Volevo poi vedere il Museo di Mayotte, la prefettura, gli edifici coloniali edificati nel primo nucleo coloniale situato sulla Rocca Rocher. Il museo era chiuso, un buco di parcheggio manco a pagarlo, nemmeno se tiravi indentro la pancia. Un giro, un altro giro, un altro giro ancora e poi ci ho rinunciato. Mi porto all’Ufficio Turistico di Petite Terre, guardo i manifesti, le informazioni agli scaffali. Ho il grande desiderio di girarmi e di gridare che la Petite Terre fa schifo, che è un letamaio senza confini, che i musei sono chiusi, che non ci sono le buche ma le voragini ma mi trattengo. E diamine che cosa ci vuole a tenere in ordine un piccolo gioiello grande uno sputo. Vorrei insultarli… Ma… Decido di andare al punto panoramico, una montagnola che guarda tutta la pista dell’aeroporto. Ma dopo due svolte, la strada diventa peggio di un tratturro bombardato. Mater incomincia la crisi isterica. Io apro le cateratte e litigata di brutto garantita. Avevo rinunciato pure di andare alla spiaggia, quella bellissima della tartaruga per evitare che le venisse il patema, no… Ma è possibile? Rinuncio a tutto, facendo fatica a trattenermi, mi porto all’aeroporto per ben 4 ore prima… Mater è la madonna piangente e addolorata… Lascio l’auto alla Europecar. Scopro perché non mi hanno inviato il contratto del noleggio. Nella mia email avevano messo l’estensione YT quella di Mayotte, anziché IT. Ecco, sono veramente idioti ma ho sorvolato.

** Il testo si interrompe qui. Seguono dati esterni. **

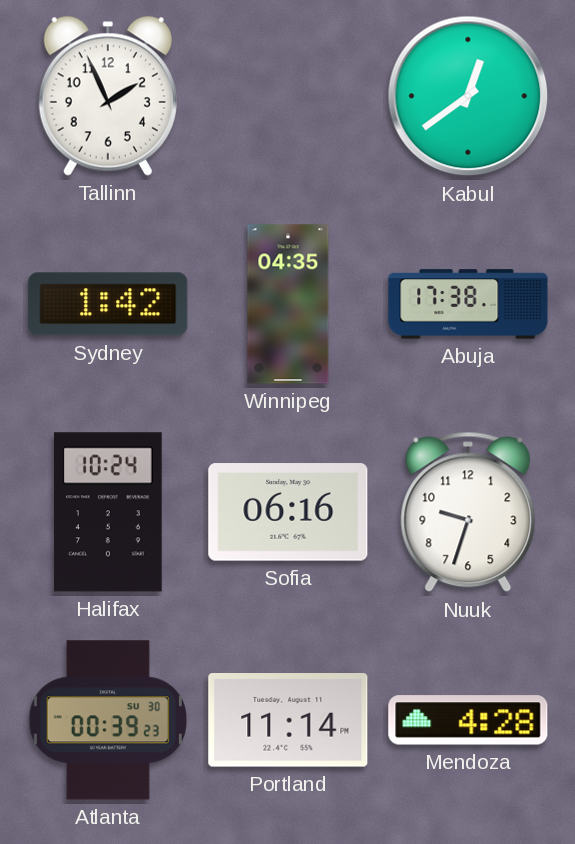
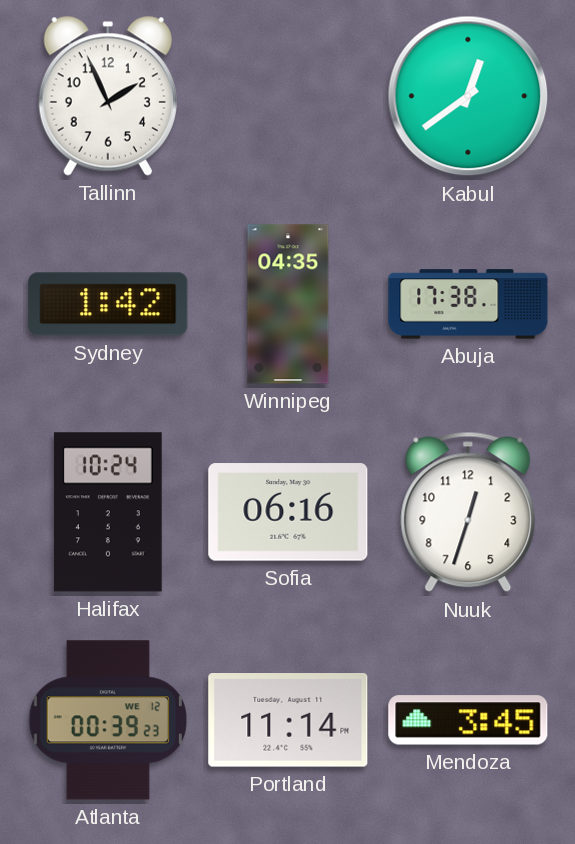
Nuuk: 9:33 -> 12:33
Atlanta date: SU 30 -> WE 12
Mendoza: 4:28 -> 3:45
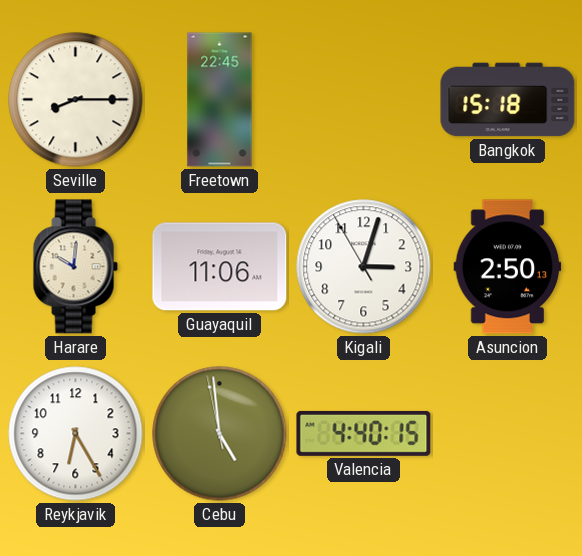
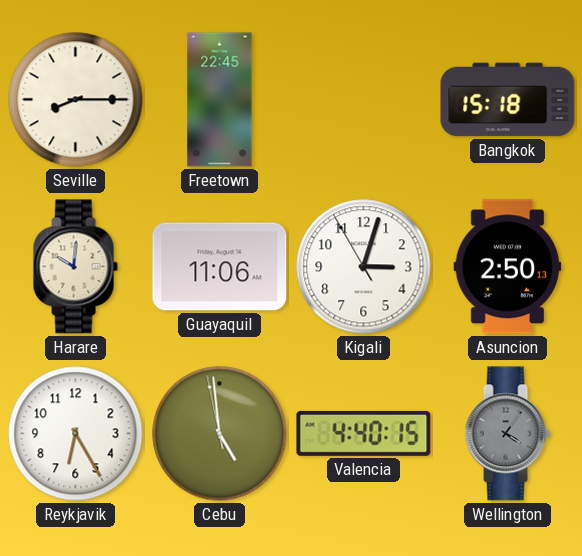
Wellington: none -> 4:06
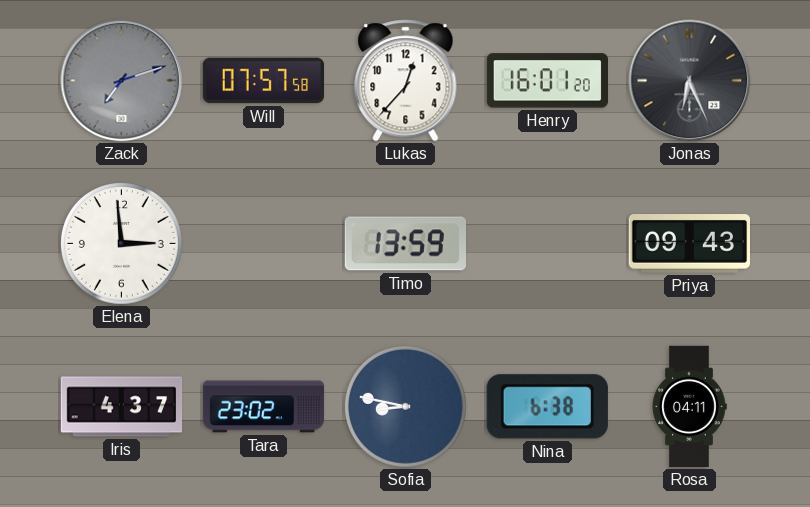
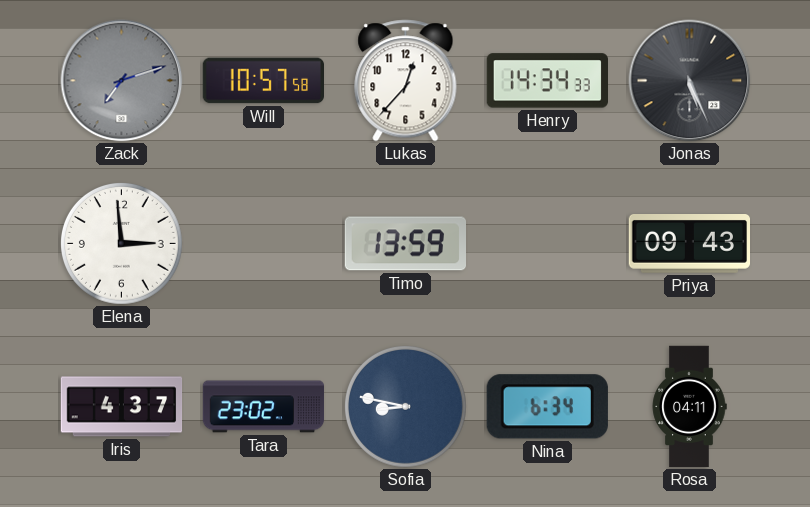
Will: 07:57 -> 10:57
Henry: 16:01 -> 14:34
Jonas: 6:26 -> 5:26
Nina: 6:38 -> 6:34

Sono arrivato in un prato pulitissimo e verde sotto un bersò, proprio accanto all’entrata principale dell’aeroporto e mi sono calmato, guardano una donna mahoriana con il volto dipinto di giallo che preparava placida una collana di petali di fiori… La sua calma, i suoi movimenti ripetitivi e uguali mi hanno finalmente rigenerato. Tempo di vedere il volo della Kenya Airways planare nella pista, mi accingo alle procedure del volo di rientro in un aeroporto finalmente vuoto e pulito…

Lascio la Mayotte volando sulla laguna verde turchese e in poco tempo sono risucchiato dalle nuvole.